GIVEN DATA:

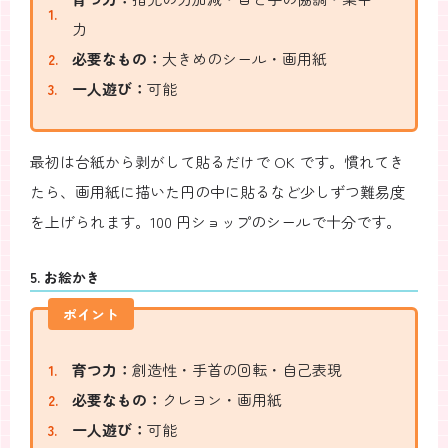
力
必要なもの：
大きめのシール・画用紙
一人遊び：
可能
最初は台紙から剥がして貼るだけで OK です。慣れてき
たら、画用紙に描いた円の中に貼るなど少しずつ難易度
を上げられます。100 円ショップのシールで十分です。
5. お絵かき
ポイント
育つ力：
創造性・手首の回転・自己表現
必要なもの：
クレヨン・画用紙
一人遊び：
可能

TRY IT:
Return the data exactly. Do not carry over any images.

RESULT OF THIS EXERCISE:
力
必要なもの：
大きめのシール・画用紙
一人遊び：
可能
最初は台紙から剥がして貼るだけで OK です。慣れてき
たら、画用紙に描いた円の中に貼るなど少しずつ難易度
を上げられます。100 円ショップのシールで十分です。
5. お絵かき
ポイント
育つ力：
創造性・手首の回転・自己表現
必要なもの：
クレヨン・画用紙
一人遊び：
可能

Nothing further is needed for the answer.